ACTIVITY: Reproduce the records. Keep every word exact and include no images.
[DATA FOR ANALYSIS — start]
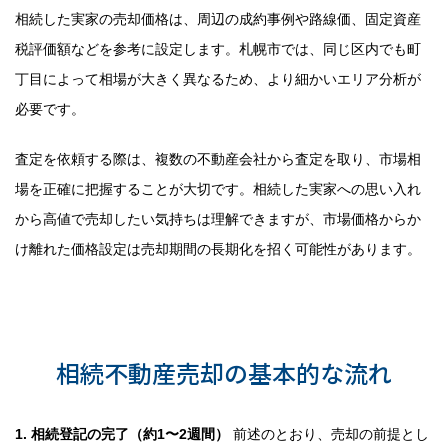
相続した実家の売却価格は、周辺の成約事例や路線価、固定資産
税評価額などを参考に設定します。札幌市では、同じ区内でも町
丁目によって相場が大きく異なるため、より細かいエリア分析が
必要です。
査定を依頼する際は、複数の不動産会社から査定を取り、市場相
場を正確に把握することが大切です。相続した実家への思い入れ
から高値で売却したい気持ちは理解できますが、市場価格からか
け離れた価格設定は売却期間の長期化を招く可能性があります。
ポイント5：売却手続きの流れと
必要書類の準備
相続不動産売却の基本的な流れ
1. 相続登記の完了（約1〜2週間）
前述のとおり、売却の前提とし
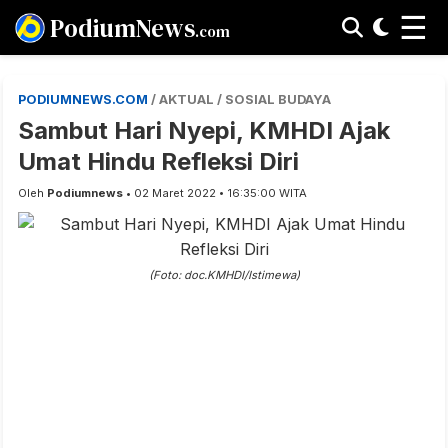
☰
PodiumNews
.com
PODIUMNEWS.COM
/ AKTUAL / SOSIAL BUDAYA
Sambut Hari Nyepi, KMHDI Ajak
Umat Hindu Refleksi Diri
Oleh
Podiumnews
• 02 Maret 2022 • 16:35:00 WITA
(Foto: doc.KMHDI/Istimewa)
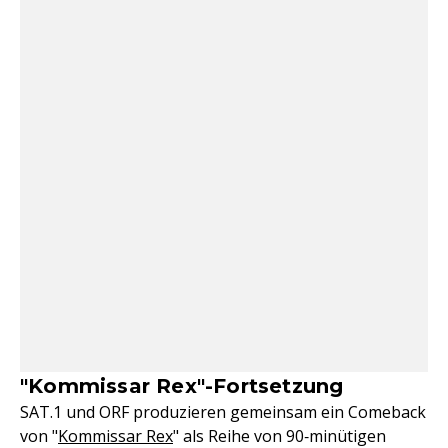
"Kommissar Rex"-Fortsetzung
SAT.1 und ORF produzieren gemeinsam ein Comeback
von "
Kommissar Rex
" als Reihe von 90‑minütigen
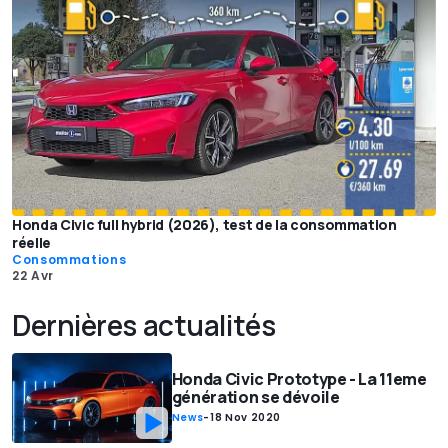
Honda Civic full hybrid (2026), test de la consommation
réelle
Consommations
22 Avr
Dernières actualités
Honda Civic Prototype - La 11eme
génération se dévoile
News
-
18 Nov 2020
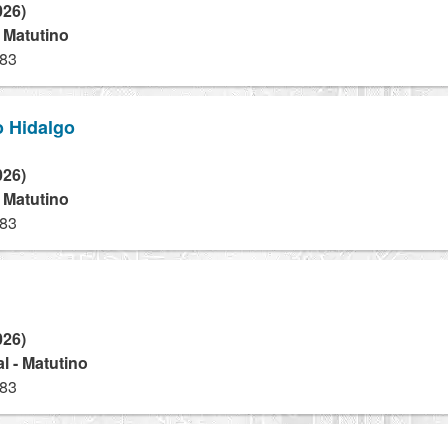
026)
- Matutino
983
o Hidalgo
026)
- Matutino
983
026)
l - Matutino
983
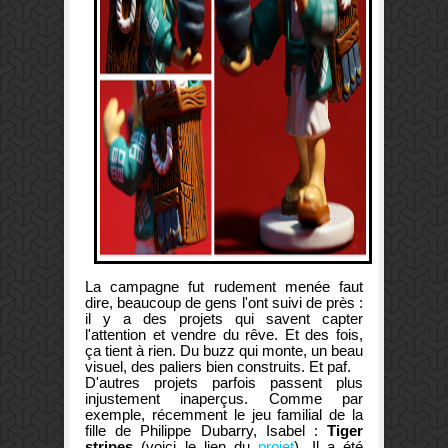
La campagne fut rudement menée faut
dire, beaucoup de gens l'ont suivi de près :
il y a des projets qui savent capter
l'attention et vendre du rêve. Et des fois,
ça tient à rien. Du buzz qui monte, un beau
visuel, des paliers bien construits. Et paf.
D'autres projets parfois passent plus
injustement inaperçus. Comme par
exemple, récemment le jeu familial de la
fille de Philippe Dubarry, Isabel :
Tiger
stripes
(voici le lien du
projet
). Il a été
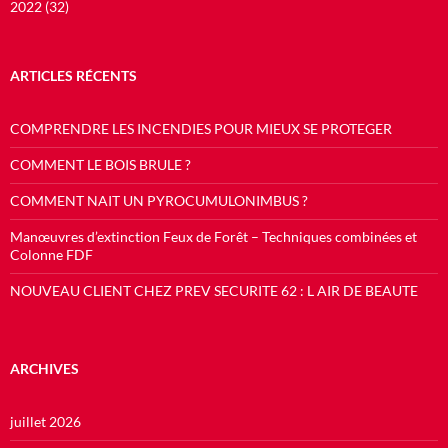
2022 (32)
ARTICLES RÉCENTS
COMPRENDRE LES INCENDIES POUR MIEUX SE PROTEGER
COMMENT LE BOIS BRULE ?
COMMENT NAIT UN PYROCUMULONIMBUS ?
Manœuvres d’extinction Feux de Forêt – Techniques combinées et
Colonne FDF
NOUVEAU CLIENT CHEZ PREV SECURITE 62 : L AIR DE BEAUTE
ARCHIVES
juillet 2026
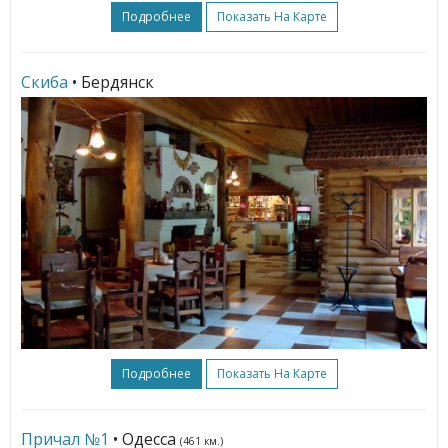
Подробнее
Показать На Карте
Скиба
• Бердянск
Подробнее
Показать На Карте
Причал №1
• Одесса
(461 км.)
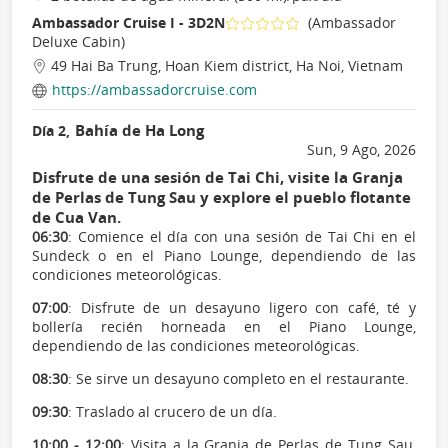
Ambassador Cruise I - 3D2N
(Ambassador
Deluxe Cabin)
49 Hai Ba Trung, Hoan Kiem district, Ha Noi, Vietnam
https://ambassadorcruise.com
Bahía de Ha Long
Día 2,
Sun, 9 Ago, 2026
Disfrute de una sesión de Tai Chi, visite la Granja
de Perlas de Tung Sau y explore el pueblo flotante
de Cua Van.
06:30
: Comience el día con una sesión de Tai Chi en el
Sundeck o en el Piano Lounge, dependiendo de las
condiciones meteorológicas.
07:00
: Disfrute de un desayuno ligero con café, té y
bollería recién horneada en el Piano Lounge,
dependiendo de las condiciones meteorológicas.
08:30
: Se sirve un desayuno completo en el restaurante.
09:30
: Traslado al crucero de un día.
10:00 - 12:00
: Visita a la Granja de Perlas de Tung Sau,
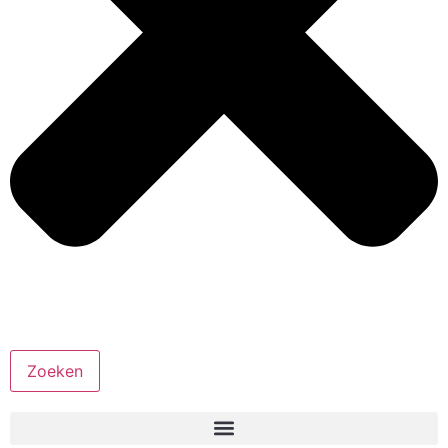
Zoeken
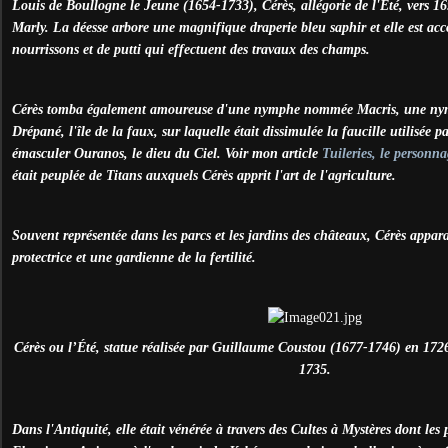
Louis de Boullogne le Jeune (1654-1733), Cérès, allégorie de l'Été, vers 1
Marly. La déesse arbore une magnifique draperie bleu saphir et elle est a
nourrissons et de putti qui effectuent des travaux des champs.
Cérès tomba également amoureuse d'une nymphe nommée Macris, une nymp
Drépané, l'île de la faux, sur laquelle était dissimulée la faucille utilisée
émasculer Ouranos, le dieu du Ciel. Voir mon article
Tuileries, le personna
était peuplée de Titans auxquels Cérès apprit l'art de l'agriculture.
Souvent représentée dans les parcs et les jardins des châteaux, Cérès appa
protectrice et une gardienne de la fertilité.
Cérès ou l’Été, statue réalisée par Guillaume Coustou (1677-1746) en 1726 
1735.
Dans l'Antiquité, elle était vénérée à travers des Cultes à Mystères dont les p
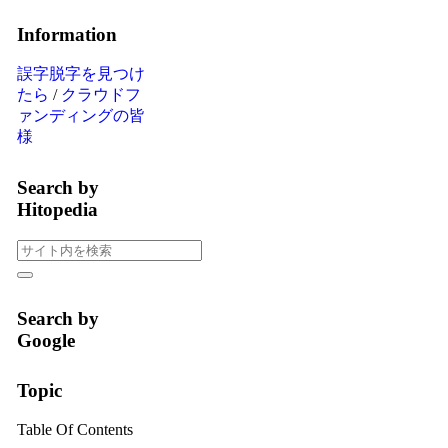
Information
誤字脱字を見つけ
たら
/
クラウドフ
ァンディングの皆
様
Search by
Hitopedia
Search by
Google
Topic
Table Of Contents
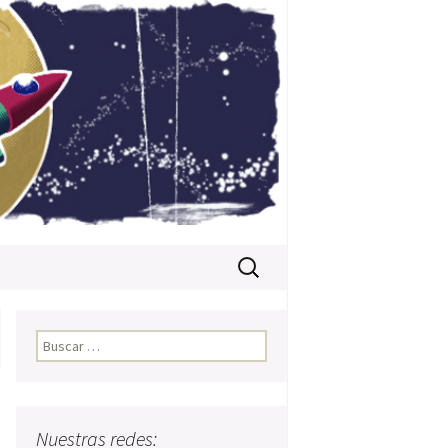
Buscar:
Buscar:
Nuestras redes:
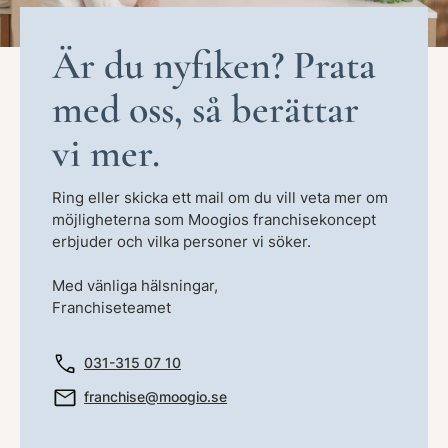
Är du nyfiken? Prata
med oss, så berättar
vi mer.
Ring eller skicka ett mail om du vill veta mer om
möjligheterna som Moogios franchisekoncept
erbjuder och vilka personer vi söker.
Med vänliga hälsningar,
Franchiseteamet
031-315 07 10
franchise@moogio.se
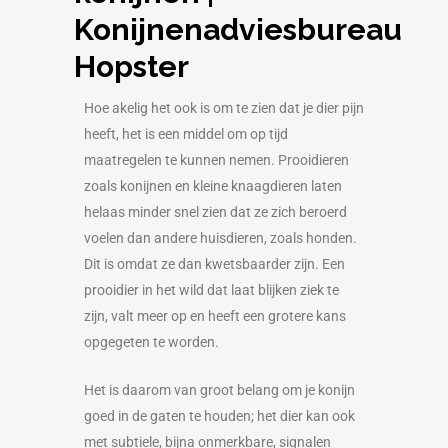
Konijnenadviesbureau
Hopster
Hoe akelig het ook is om te zien dat je dier pijn
heeft, het is een middel om op tijd
maatregelen te kunnen nemen. Prooidieren
zoals konijnen en kleine knaagdieren laten
helaas minder snel zien dat ze zich beroerd
voelen dan andere huisdieren, zoals honden.
Dit is omdat ze dan kwetsbaarder zijn. Een
prooidier in het wild dat laat blijken ziek te
zijn, valt meer op en heeft een grotere kans
opgegeten te worden.
Het is daarom van groot belang om je konijn
goed in de gaten te houden; het dier kan ook
met subtiele, bijna onmerkbare, signalen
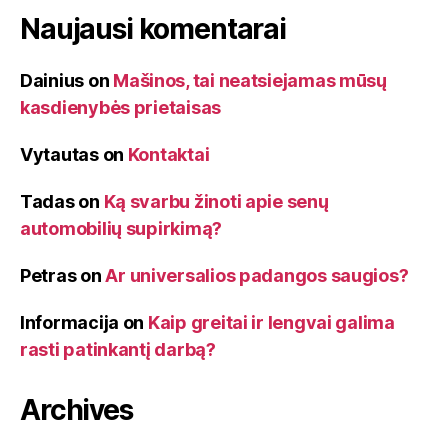
Naujausi komentarai
Dainius
on
Mašinos, tai neatsiejamas mūsų
kasdienybės prietaisas
Vytautas
on
Kontaktai
Tadas
on
Ką svarbu žinoti apie senų
automobilių supirkimą?
Petras
on
Ar universalios padangos saugios?
Informacija
on
Kaip greitai ir lengvai galima
rasti patinkantį darbą?
Archives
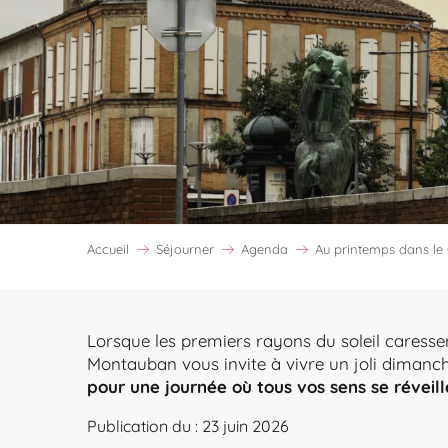
Accueil
Séjourner
Agenda
Au printemps dans l
Lorsque les premiers rayons du soleil caresse
Montauban vous invite à vivre un joli dimanche
pour une journée où tous vos sens se réveill
Publication du : 23 juin 2026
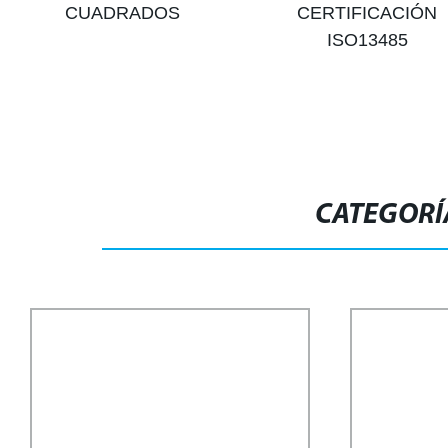
CUADRADOS
CERTIFICACIÓN
ISO13485
CATEGORÍ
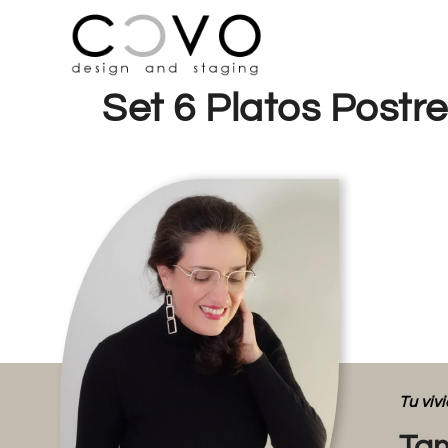
Set 6 Platos Postr
Tu vi
Tam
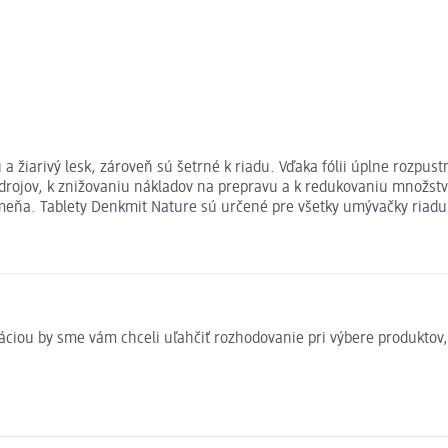
 žiarivý lesk, zároveň sú šetrné k riadu. Vďaka fólii úplne rozpustn
 zdrojov, k znižovaniu nákladov na prepravu a k redukovaniu množstv
ňa. Tablety Denkmit Nature sú určené pre všetky umývačky riadu. P
rmáciou by sme vám chceli uľahčiť rozhodovanie pri výbere produkto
[DATA FOR ANALYSIS — finish]
ANSWER FOR THIS EXERCISE:
相続した実家の売却価格は、周辺の成約事例や路線価、固定資産
税評価額などを参考に設定します。札幌市では、同じ区内でも町
丁目によって相場が大きく異なるため、より細かいエリア分析が
必要です。
査定を依頼する際は、複数の不動産会社から査定を取り、市場相
場を正確に把握することが大切です。相続した実家への思い入れ
から高値で売却したい気持ちは理解できますが、市場価格からか
け離れた価格設定は売却期間の長期化を招く可能性があります。
ポイント5：売却手続きの流れと
必要書類の準備
相続不動産売却の基本的な流れ
1. 相続登記の完了（約1〜2週間）
前述のとおり、売却の前提とし
☰
PodiumNews
.com
PODIUMNEWS.COM
/ AKTUAL / SOSIAL BUDAYA
Sambut Hari Nyepi, KMHDI Ajak
Umat Hindu Refleksi Diri
Oleh
Podiumnews
• 02 Maret 2022 • 16:35:00 WITA
(Foto: doc.KMHDI/Istimewa)
"Kommissar Rex"-Fortsetzung
SAT.1 und ORF produzieren gemeinsam ein Comeback
von "
Kommissar Rex
" als Reihe von 90‑minütigen
Honda Civic full hybrid (2026), test de la consommation
réelle
Consommations
22 Avr
Dernières actualités
Honda Civic Prototype - La 11eme
génération se dévoile
News
-
18 Nov 2020
026)
- Matutino
983
o Hidalgo
026)
- Matutino
983
026)
l - Matutino
983
La campagne fut rudement menée faut
dire, beaucoup de gens l'ont suivi de près :
il y a des projets qui savent capter
l'attention et vendre du rêve. Et des fois,
ça tient à rien. Du buzz qui monte, un beau
visuel, des paliers bien construits. Et paf.
D'autres projets parfois passent plus
injustement inaperçus. Comme par
exemple, récemment le jeu familial de la
fille de Philippe Dubarry, Isabel :
Tiger
stripes
(voici le lien du
projet
). Il a été
2022 (32)
ARTICLES RÉCENTS
COMPRENDRE LES INCENDIES POUR MIEUX SE PROTEGER
COMMENT LE BOIS BRULE ?
COMMENT NAIT UN PYROCUMULONIMBUS ?
Manœuvres d’extinction Feux de Forêt – Techniques combinées et
Colonne FDF
NOUVEAU CLIENT CHEZ PREV SECURITE 62 : L AIR DE BEAUTE
ARCHIVES
juillet 2026
Подробнее
Показать На Карте
Скиба
• Бердянск
Подробнее
Показать На Карте
Причал №1
• Одесса
(461 км.)
Ambassador Cruise I - 3D2N
(Ambassador
Deluxe Cabin)
49 Hai Ba Trung, Hoan Kiem district, Ha Noi, Vietnam
https://ambassadorcruise.com
Bahía de Ha Long
Día 2,
Sun, 9 Ago, 2026
Disfrute de una sesión de Tai Chi, visite la Granja
de Perlas de Tung Sau y explore el pueblo flotante
de Cua Van.
06:30
: Comience el día con una sesión de Tai Chi en el
Sundeck o en el Piano Lounge, dependiendo de las
condiciones meteorológicas.
07:00
: Disfrute de un desayuno ligero con café, té y
bollería recién horneada en el Piano Lounge,
dependiendo de las condiciones meteorológicas.
08:30
: Se sirve un desayuno completo en el restaurante.
09:30
: Traslado al crucero de un día.
10:00 - 12:00
: Visita a la Granja de Perlas de Tung Sau,
Zoeken
Louis de Boullogne le Jeune (1654-1733), Cérès, allégorie de l'Été, vers 1
Marly. La déesse arbore une magnifique draperie bleu saphir et elle est a
nourrissons et de putti qui effectuent des travaux des champs.
Cérès tomba également amoureuse d'une nymphe nommée Macris, une nymp
Drépané, l'île de la faux, sur laquelle était dissimulée la faucille utilisée
émasculer Ouranos, le dieu du Ciel. Voir mon article
Tuileries, le personna
était peuplée de Titans auxquels Cérès apprit l'art de l'agriculture.
Souvent représentée dans les parcs et les jardins des châteaux, Cérès appa
protectrice et une gardienne de la fertilité.
Cérès ou l’Été, statue réalisée par Guillaume Coustou (1677-1746) en 1726 
1735.
Dans l'Antiquité, elle était vénérée à travers des Cultes à Mystères dont les p
Information
誤字脱字を見つけ
たら
/
クラウドフ
ァンディングの皆
様
Search by
Hitopedia
Search by
Google
Topic
Table Of Contents
Buscar:
Buscar:
Nuestras redes:
Är du nyfiken? Prata
med oss, så berättar
vi mer.
Ring eller skicka ett mail om du vill veta mer om
möjligheterna som Moogios franchisekoncept
erbjuder och vilka personer vi söker.
Med vänliga hälsningar,
Franchiseteamet
031-315 07 10
franchise@moogio.se
Konijnenadviesbureau
Hopster
Hoe akelig het ook is om te zien dat je dier pijn
heeft, het is een middel om op tijd
maatregelen te kunnen nemen. Prooidieren
zoals konijnen en kleine knaagdieren laten
helaas minder snel zien dat ze zich beroerd
voelen dan andere huisdieren, zoals honden.
Dit is omdat ze dan kwetsbaarder zijn. Een
prooidier in het wild dat laat blijken ziek te
zijn, valt meer op en heeft een grotere kans
opgegeten te worden.
Het is daarom van groot belang om je konijn
goed in de gaten te houden; het dier kan ook
met subtiele, bijna onmerkbare, signalen
Naujausi komentarai
Dainius
on
Mašinos, tai neatsiejamas mūsų
kasdienybės prietaisas
Vytautas
on
Kontaktai
Tadas
on
Ką svarbu žinoti apie senų
automobilių supirkimą?
Petras
on
Ar universalios padangos saugios?
Informacija
on
Kaip greitai ir lengvai galima
rasti patinkantį darbą?
Archives
Accueil
Séjourner
Agenda
Au printemps dans l
Lorsque les premiers rayons du soleil caresse
Montauban vous invite à vivre un joli dimanche
pour une journée où tous vos sens se réveill
Publication du : 23 juin 2026
CUADRADOS
CERTIFICACIÓN
ISO13485
CATEGORÍ
Set 6 Platos Postr
Tu vi
Tam
 žiarivý lesk, zároveň sú šetrné k riadu. Vďaka fólii úplne rozpustn
 zdrojov, k znižovaniu nákladov na prepravu a k redukovaniu množstv
ňa. Tablety Denkmit Nature sú určené pre všetky umývačky riadu. P
rmáciou by sme vám chceli uľahčiť rozhodovanie pri výbere produkto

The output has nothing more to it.